Turkey, with its growing economy at a time when the European Union is passing through or just coming out of economic dire straits, might well lose its appetite for the EU. Many recent polls indicate, however, that while the official Turkey might not be as interested in EU membership as it was a couple of years ago, the unhappy social democrats, liberals and even conservatives who are scared at the prospect of authoritarianism at home appreciate secular democratic governance and want Turkey firmly anchored in the West. That means that not only support for the EU, but also appreciation of NATO is on the increase among Turks.

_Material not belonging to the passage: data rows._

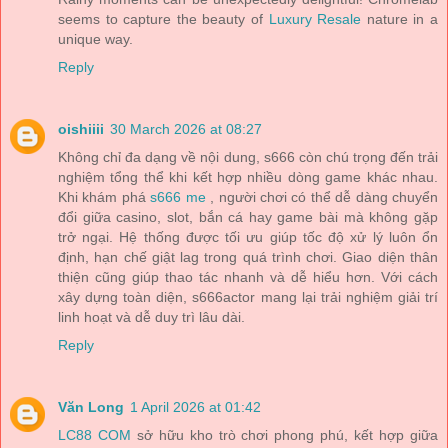
seems to capture the beauty of
Luxury Resale
nature in a
unique way.
Reply
oishiiii
30 March 2026 at 08:27
Không chỉ đa dạng về nội dung, s666 còn chú trọng đến trải
nghiệm tổng thể khi kết hợp nhiều dòng game khác nhau.
Khi khám phá
s666 me
, người chơi có thể dễ dàng chuyển
đổi giữa casino, slot, bắn cá hay game bài mà không gặp
trở ngại. Hệ thống được tối ưu giúp tốc độ xử lý luôn ổn
định, hạn chế giật lag trong quá trình chơi. Giao diện thân
thiện cũng giúp thao tác nhanh và dễ hiểu hơn. Với cách
xây dựng toàn diện, s666actor mang lại trải nghiệm giải trí
linh hoạt và dễ duy trì lâu dài.
Reply
Văn Long
1 April 2026 at 01:42
LC88 COM
sở hữu kho trò chơi phong phú, kết hợp giữa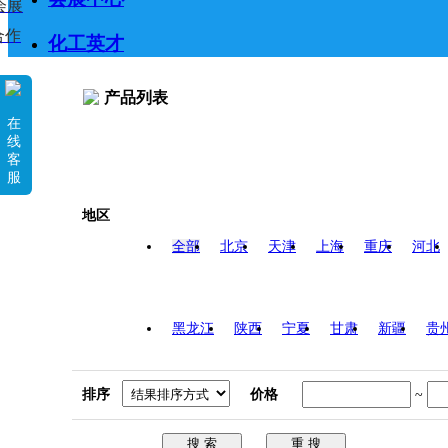
会展
合作
化工英才
产品列表
在
线
客
服
地区
全部
北京
天津
上海
重庆
河北
黑龙江
陕西
宁夏
甘肃
新疆
贵
排序
价格
~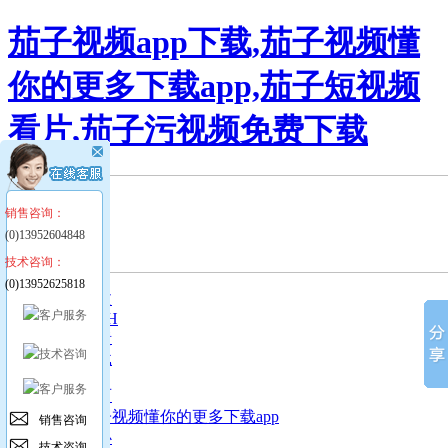
茄子视频app下载,茄子视频懂
你的更多下载app,茄子短视频
看片,茄子污视频免费下载
销售咨询：
(0)13952604848
技术咨询：
(0)13952625818
简体中文
ENGLISH
留言反馈
样本下载
网站首页
走进茄子视频懂你的更多下载app
销售咨询
新闻中心
技术咨询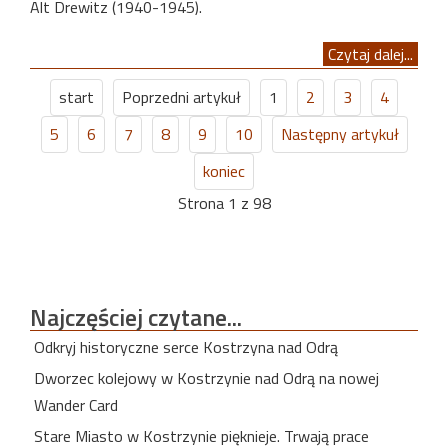
Alt Drewitz (1940-1945).
Czytaj dalej...
start
Poprzedni artykuł
1
2
3
4
5
6
7
8
9
10
Następny artykuł
koniec
Strona 1 z 98
Najczęściej
czytane...
Odkryj historyczne serce Kostrzyna nad Odrą
Dworzec kolejowy w Kostrzynie nad Odrą na nowej
Wander Card
Stare Miasto w Kostrzynie pięknieje. Trwają prace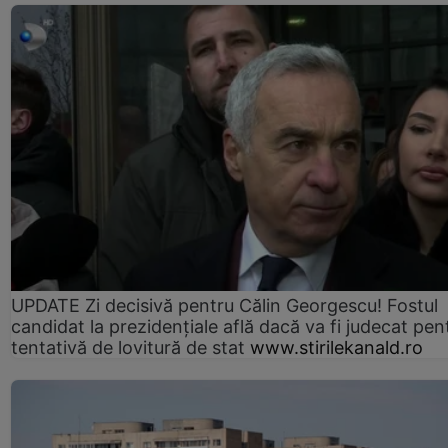
UPDATE Zi decisivă pentru Călin Georgescu! Fostul
candidat la prezidențiale află dacă va fi judecat pen
tentativă de lovitură de stat
www.stirilekanald.ro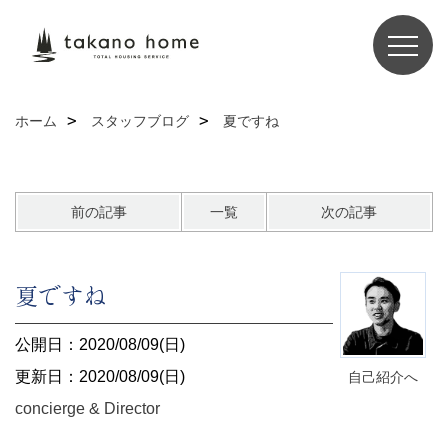
ホーム
スタッフブログ
夏ですね
前の記事
一覧
次の記事
夏ですね
公開日：2020/08/09(日)
更新日：2020/08/09(日)
自己紹介へ
concierge & Director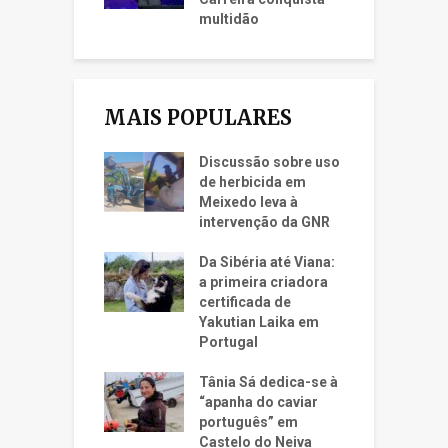
multidão
MAIS POPULARES
Discussão sobre uso
de herbicida em
Meixedo leva à
intervenção da GNR
Da Sibéria até Viana:
a primeira criadora
certificada de
Yakutian Laika em
Portugal
Tânia Sá dedica-se à
“apanha do caviar
português” em
Castelo do Neiva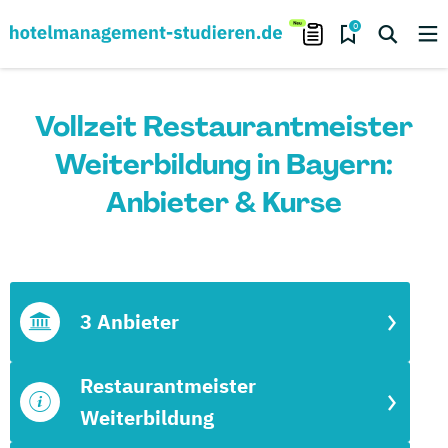
0
Vollzeit Restaurantmeister
Weiterbildung in Bayern:
Anbieter & Kurse
3 Anbieter
Restaurantmeister
Weiterbildung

Still, does Turkey want to be part of a coalition of countries, or want to play the game alone in its troubled region? If it decides to be part of a “coalition of the willing” or such a proactive alliance, will it be possible for Ankara to abandon its own sensitivities and thus security priorities and lend support to non-governmental groupings in a manner that boosts their fighting power? Even though Ankara may no longer want to consider certain groups as separatist terrorists or accomplices to terrorist acts, is there not a possibility of Ankara-trained and armed “mild terrorists” attacking Ankara and its interests in the end? If the cost of being part of the “European” or “Western” family requires walking such an adventurist road, will Turkey walk it, and where will it lead?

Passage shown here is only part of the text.